Feature allocation, probability functions, and paintboxes

## Intro

- unsupervised learning
- canonical example, clustering
- what if objects are a part of multiple groups?
- feature allocation
- each group is now called a feature not a cluster

- Assumptions
- exchangeable
- finite number of features per datapoint (can’t have more animals than pixels in photo)

- Definitions:
- exchangeable partition probability function (frequency of features, exchangeable since the order doesn’t matter (cat/dog/mouse, mouse/cat/dog).
- feature case: chose features in proportion to their occurrence frequency.
- function of the number of data points as well as the frequencies of the features

- does every feature allocation have an exchangeable probability function? No
- Counterexample: not all feature sets with same number of data points and same number of features per data point have same probability.

## Kingman Paintbox

- start with unit interval (1D), partition at random (countably infinite elements).
- draw randomly from this interval. If they are in the same partition, ID them in the same cluster
- so this is clearly an exchangeable partition — can reorganize the roles.
- Reverse is also true, if you have an exchangable partition, there is a corresponding partition interval (paintbox).

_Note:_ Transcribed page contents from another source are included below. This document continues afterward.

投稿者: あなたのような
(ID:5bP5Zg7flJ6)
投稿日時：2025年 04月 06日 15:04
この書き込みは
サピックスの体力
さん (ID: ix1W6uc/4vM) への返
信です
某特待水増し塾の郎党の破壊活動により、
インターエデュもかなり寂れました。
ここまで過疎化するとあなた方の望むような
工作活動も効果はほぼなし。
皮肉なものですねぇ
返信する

### Add a twist: (feature paintbox)

- what if groups aren’t necessarily mutual exclusive? subintervals can overlap.
- so a uniform random draw can intersect multiple features.
- changing the order of the data points doesn’t matter (they came from a uniform random draw)
- The reverse we prove to also be true — for every feature map, there is a corresponding feature paintbox
- draw K Poisson. For each K draw a frequency of size q Beta distributed frequency size.
- How to allocate features for the Indian Buffet problem?
- sizes of sub-boxes are determined by their frequency
- what about their overlap? For every combination of feature 1, there is a dependent and indpendent fraction. For every combination of feature 1 and 2, there is a feature 3 overlap and non-overlap fraction.

### are feature frequency models and EFPMs the same space of distributions?

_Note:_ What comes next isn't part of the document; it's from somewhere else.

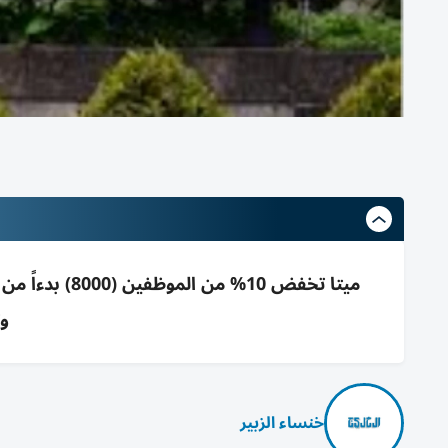
وت
خنساء الزبير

- Yes all EFPFs can be represented by a feature frequency model and vice verca.

## Recap

- feature paintbox is a characterization of exchangeable feature models
- Discussion of different classes and overlap of clustering/feature models exchangeable clusters

## How do we learn a structure

- most popular unsupervised approach — K-means. (easy, fast, parallizable)
- Disadventages: only good for a specific K clusters.
- Alternative: Nonparametric Bayes
- Modular,
- flexible (K can grow as data grows),
- coherent treatment of uncertainty.
- not efficient on large data

## MAD-Bayes perspective

- Inspiration
- finite gaussian mixture model.
- start with nonparameteric Bayes model, take a limit to get to a Kmeans like objective.
- kmeans — assign clusters to cluster centers, minimize distance to cluster centers.
- definitions: kmeans objective is the minimization of the euclidean distance.
- Approach: assign all data points (in parallel) to one of K clusters, measure distances. Iterate and minimize distance.

- Our model
- not just learn mean, but learn full probability distribution
- Our objective: Maximum a Posteriori distribution: maximize probability of parameters given data.

- analogies:
- Mixture of gaussians, k- means
- beta process – learn feature maps (?)

- example: each feature is a sum of Gaussian bumbs.
- if each data point belonged to one and only one cluster this returns k-means
- Algorithm
- assign each data point to features
- create new feature if it lowers the objective
- update feature means

- example problem: pictures of objects on tables. Want to find features (ID items on tables).
- MAD-Bayes faster
- get closer annotation, can get perfect match all objects correct and correct number of features.

- what are we giving up?
- don’t enforce size distribution type
- don’t learn full posterior model. Don’t get systematic treatment of uncertainty.

- parallizing
- challenge, feature choice for each data points depends on current options of features.
- chose from current list, update in next step from all new created features.

## Questions

- why do we care about getting the right number of means?
- alternative just chose something bigger than what we expect and not worry about the ‘dust’ of small things that get assigned their own clusters.
- reply: sometimes more aesthetically appealing not to cap. species discovery — get common ones first, have to look a lot to find infrequent ones.